▶ _Exercise brief_: Show, from the entries below, every line in which "Royal" appears.

▶ _Provided data_:
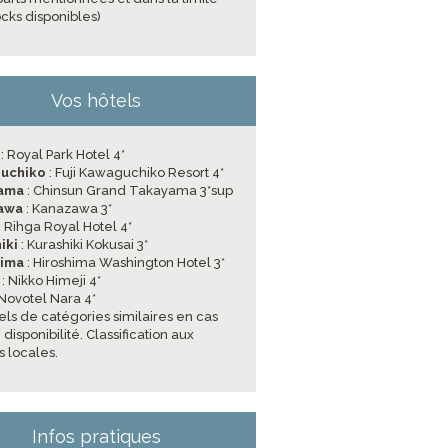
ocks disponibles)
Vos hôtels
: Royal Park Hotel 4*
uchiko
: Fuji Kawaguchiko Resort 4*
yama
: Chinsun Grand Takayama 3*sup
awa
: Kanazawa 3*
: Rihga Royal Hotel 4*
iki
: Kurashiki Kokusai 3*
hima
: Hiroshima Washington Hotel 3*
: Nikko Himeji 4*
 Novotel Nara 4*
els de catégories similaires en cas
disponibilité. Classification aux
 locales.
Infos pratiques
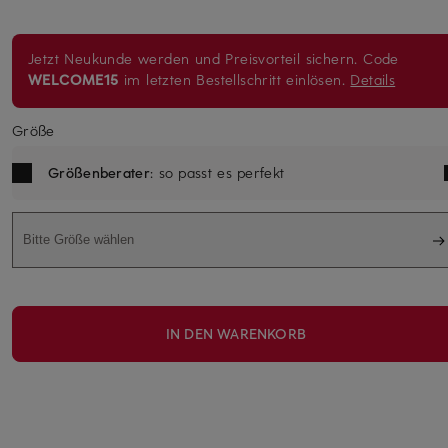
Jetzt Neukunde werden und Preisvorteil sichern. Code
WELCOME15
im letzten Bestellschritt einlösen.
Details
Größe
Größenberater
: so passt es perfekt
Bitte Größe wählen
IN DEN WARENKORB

==

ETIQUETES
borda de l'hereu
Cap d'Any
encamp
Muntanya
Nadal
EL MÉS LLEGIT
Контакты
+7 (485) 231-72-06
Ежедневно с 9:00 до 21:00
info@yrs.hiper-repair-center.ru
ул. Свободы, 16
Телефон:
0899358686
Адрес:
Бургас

==

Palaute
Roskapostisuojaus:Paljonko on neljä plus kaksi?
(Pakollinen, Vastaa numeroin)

▶ _Exercise response_:
: Royal Park Hotel 4*
: Rihga Royal Hotel 4*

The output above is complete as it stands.